[Bug 1636912] Re: systemd-networkd runs too late for cloud-init.service (net)
David Glasser
1636912 at bugs.launchpad.net
Wed Nov 30 05:28:57 UTC 2016
Hi. This issue affected us on Xenial; we explicitly enable systemd-
networkd on our images (when creating our AMI), and after a recent AMI
rebuild we were no longer able to start our AMIs. When I looked at the
system console we saw things that looked like:
[ 52.866176] cloud-init[721]: Cloud-init v. 0.7.8 running 'init' at Wed, 30 Nov 2016 03:13:22 +0000. Up 51.74 seconds.
[ 52.873058] cloud-init[721]: ci-info: +++++++++++++++++++++++++++Net device info++++++++++++++++++++++++++++
[ 52.879734] cloud-init[721]: ci-info: +--------+-------+-----------+-----------+-------+-------------------+
[ 52.886030] cloud-init[721]: ci-info: | Device | Up | Address | Mask | Scope | Hw-Address |
[ 52.892162] cloud-init[721]: ci-info: +--------+-------+-----------+-----------+-------+-------------------+
[ 52.897909] cloud-init[721]: ci-info: | lo | True | 127.0.0.1 | 255.0.0.0 | . | . |
[ 52.904408] cloud-init[721]: ci-info: | lo | True | ::1/128 | . | host | . |
[ 52.910315] cloud-init[721]: ci-info: | ens3 | False | . | . | . | 0a:c6:90:b1:76:26 |
[ 52.916070] cloud-init[721]: ci-info: +--------+-------+-----------+-----------+-------+-------------------+
[ 52.921096] cloud-init[721]: 2016-11-30 03:13:23,567 - url_helper.py[WARNING]: Calling 'http://169.254.169.254/2009-04-04/meta-data/instance-id' failed [0/120s]: request error [HTTPConnectionPool(host='169.254.169.254', port=80): Max retries exceeded with url: /2009-04-04/meta-data/instance-id (Caused by NewConnectionError('<requests.packages.urllib3.connection.HTTPConnection object at 0x7f4feee32cf8>: Failed to establish a new connection: [Errno 101] Network is unreachable',))]
I eventually noticed that (in comparison to the system log for an older
working AMI) the "Starting Network Service" line was missing and found
this bug. (Text above included mostly in case anybody else sees the
same issue and searches for the error.)
I tested with xenial-proposed and 229-4ubuntu13, and it fixed the issue.
I'd love to see this fix in stable xenial soon!
--
You received this bug notification because you are a member of Ubuntu
Foundations Bugs, which is subscribed to systemd in Ubuntu.

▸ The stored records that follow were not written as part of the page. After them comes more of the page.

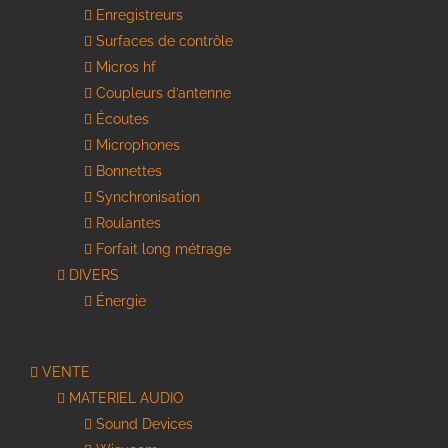
Enregistreurs
Surfaces de contrôle
Micros hf
Coupleurs d’antenne
Écoutes
Microphones
Bonnettes
Synchronisation
Roulantes
Forfait long métrage
DIVERS
Énergie
VENTE
MATERIEL AUDIO
Sound Devices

https://bugs.launchpad.net/bugs/1636912
Title:
systemd-networkd runs too late for cloud-init.service (net)
Status in systemd:
Fix Released
Status in cloud-init package in Ubuntu:
Triaged
Status in systemd package in Ubuntu:
Fix Committed
Status in cloud-init source package in Xenial:
Confirmed
Status in systemd source package in Xenial:
Fix Committed
Status in cloud-init source package in Yakkety:
New
Status in systemd source package in Yakkety:
Fix Committed
Bug description:
Ubuntu Core 16 images using cloud-init fail to function when the
DataSource is over the network (Like OpenStack) as networking is not
yet available when cloud-init.service runs.
cloud-init service unit deps look like this:
[Unit]
Description=Initial cloud-init job (metadata service crawler)
DefaultDependencies=no
Wants=cloud-init-local.service
Wants=local-fs.target
Wants=sshd-keygen.service
Wants=sshd.service
After=cloud-init-local.service
After=networking.service
Requires=networking.service
Before=basic.target
Before=dbus.socket
Before=network-online.target
Before=sshd-keygen.service
Before=sshd.service
Before=systemd-user-sessions.service
Conflicts=shutdown.target
Here's networkd unit deps:
[Unit]
Description=Network Service
Documentation=man:systemd-networkd.service(8)
ConditionCapability=CAP_NET_ADMIN
DefaultDependencies=no
# dbus.service can be dropped once on kdbus, and systemd-udevd.service can be
# dropped once tuntap is moved to netlink
After=systemd-udevd.service dbus.service network-pre.target systemd-sysusers.service systemd-sysctl.service
Before=network.target multi-user.target shutdown.target
Conflicts=shutdown.target
Wants=network.target
# On kdbus systems we pull in the busname explicitly, because it
# carries policy that allows the daemon to acquire its name.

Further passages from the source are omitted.